#### Stored data

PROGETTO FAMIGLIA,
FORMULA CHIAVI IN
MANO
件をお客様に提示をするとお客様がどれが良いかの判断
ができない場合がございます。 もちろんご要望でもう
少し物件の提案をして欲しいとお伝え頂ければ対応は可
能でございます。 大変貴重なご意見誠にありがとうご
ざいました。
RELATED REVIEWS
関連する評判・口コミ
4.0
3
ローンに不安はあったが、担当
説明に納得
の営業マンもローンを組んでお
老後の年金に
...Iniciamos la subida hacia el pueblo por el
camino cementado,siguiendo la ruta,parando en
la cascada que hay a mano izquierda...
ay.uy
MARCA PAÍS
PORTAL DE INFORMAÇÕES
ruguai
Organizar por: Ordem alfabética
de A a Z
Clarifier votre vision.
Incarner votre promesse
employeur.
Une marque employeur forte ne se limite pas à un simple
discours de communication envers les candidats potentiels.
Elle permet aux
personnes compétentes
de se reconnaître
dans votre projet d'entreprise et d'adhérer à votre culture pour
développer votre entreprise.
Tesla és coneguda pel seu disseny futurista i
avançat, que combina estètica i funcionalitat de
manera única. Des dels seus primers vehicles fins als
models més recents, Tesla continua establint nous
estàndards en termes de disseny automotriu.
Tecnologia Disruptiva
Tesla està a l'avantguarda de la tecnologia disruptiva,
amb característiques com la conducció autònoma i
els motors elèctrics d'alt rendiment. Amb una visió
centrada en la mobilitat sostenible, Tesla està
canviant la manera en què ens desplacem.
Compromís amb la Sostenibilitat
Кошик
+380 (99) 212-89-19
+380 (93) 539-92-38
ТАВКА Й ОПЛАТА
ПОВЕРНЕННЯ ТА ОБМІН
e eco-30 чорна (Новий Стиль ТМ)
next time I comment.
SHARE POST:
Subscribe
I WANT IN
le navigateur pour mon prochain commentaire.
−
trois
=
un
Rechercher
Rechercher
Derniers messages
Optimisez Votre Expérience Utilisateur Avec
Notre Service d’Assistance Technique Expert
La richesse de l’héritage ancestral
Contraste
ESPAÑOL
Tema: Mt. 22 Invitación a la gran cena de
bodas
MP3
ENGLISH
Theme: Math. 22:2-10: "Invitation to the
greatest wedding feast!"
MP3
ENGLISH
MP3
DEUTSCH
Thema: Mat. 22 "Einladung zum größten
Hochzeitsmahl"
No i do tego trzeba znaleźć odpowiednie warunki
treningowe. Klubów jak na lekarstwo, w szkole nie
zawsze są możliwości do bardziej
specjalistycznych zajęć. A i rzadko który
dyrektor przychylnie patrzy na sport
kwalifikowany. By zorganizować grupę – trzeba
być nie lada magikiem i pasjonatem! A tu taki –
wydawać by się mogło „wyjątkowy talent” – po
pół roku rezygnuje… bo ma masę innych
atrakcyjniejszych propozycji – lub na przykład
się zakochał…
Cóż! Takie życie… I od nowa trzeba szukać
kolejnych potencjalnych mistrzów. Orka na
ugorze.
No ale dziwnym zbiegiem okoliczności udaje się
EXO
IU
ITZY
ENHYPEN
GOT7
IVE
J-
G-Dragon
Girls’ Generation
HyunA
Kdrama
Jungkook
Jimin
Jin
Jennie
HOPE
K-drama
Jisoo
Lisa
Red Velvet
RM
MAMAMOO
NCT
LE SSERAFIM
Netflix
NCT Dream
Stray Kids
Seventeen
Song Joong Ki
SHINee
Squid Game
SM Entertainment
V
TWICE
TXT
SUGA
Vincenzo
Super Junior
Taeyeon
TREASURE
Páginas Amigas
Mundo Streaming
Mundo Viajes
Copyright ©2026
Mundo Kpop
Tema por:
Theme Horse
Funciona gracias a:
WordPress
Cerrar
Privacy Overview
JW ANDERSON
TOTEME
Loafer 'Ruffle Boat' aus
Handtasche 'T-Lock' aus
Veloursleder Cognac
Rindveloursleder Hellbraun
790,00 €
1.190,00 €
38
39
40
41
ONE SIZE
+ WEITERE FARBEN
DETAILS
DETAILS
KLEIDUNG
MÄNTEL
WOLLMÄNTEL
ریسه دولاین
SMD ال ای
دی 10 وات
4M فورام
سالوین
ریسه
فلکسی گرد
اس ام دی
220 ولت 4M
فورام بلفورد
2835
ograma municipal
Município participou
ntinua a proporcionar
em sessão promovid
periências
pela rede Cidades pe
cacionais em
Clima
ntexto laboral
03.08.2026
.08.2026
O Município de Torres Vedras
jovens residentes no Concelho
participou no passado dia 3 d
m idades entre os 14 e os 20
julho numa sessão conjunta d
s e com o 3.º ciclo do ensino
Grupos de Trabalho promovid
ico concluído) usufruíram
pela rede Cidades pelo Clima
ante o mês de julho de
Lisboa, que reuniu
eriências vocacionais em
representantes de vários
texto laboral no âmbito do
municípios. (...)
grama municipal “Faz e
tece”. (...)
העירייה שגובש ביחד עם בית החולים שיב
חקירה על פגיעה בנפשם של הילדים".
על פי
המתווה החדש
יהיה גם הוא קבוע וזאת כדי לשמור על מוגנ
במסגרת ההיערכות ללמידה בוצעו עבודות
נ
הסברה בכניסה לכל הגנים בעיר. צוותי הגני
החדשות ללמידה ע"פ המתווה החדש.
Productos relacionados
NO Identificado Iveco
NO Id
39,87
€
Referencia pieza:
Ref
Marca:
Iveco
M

########

**What you are asked to do**
Which lines in the records contain the word "Cidades"? Copy each one.

**Answer box**
pela rede Cidades pe
pela rede Cidades pelo Clima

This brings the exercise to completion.